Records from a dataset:
========

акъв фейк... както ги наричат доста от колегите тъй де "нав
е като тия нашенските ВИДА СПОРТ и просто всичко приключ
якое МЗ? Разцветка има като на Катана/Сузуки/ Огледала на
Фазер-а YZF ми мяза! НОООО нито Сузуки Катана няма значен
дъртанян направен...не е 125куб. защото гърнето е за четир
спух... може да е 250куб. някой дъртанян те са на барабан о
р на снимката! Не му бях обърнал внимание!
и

========

▶ **Brief**:
Show the lines of the data that hold the word "Катана".

▶ **Task result**:
якое МЗ? Разцветка има като на Катана/Сузуки/ Огледала на
Фазер-а YZF ми мяза! НОООО нито Сузуки Катана няма значен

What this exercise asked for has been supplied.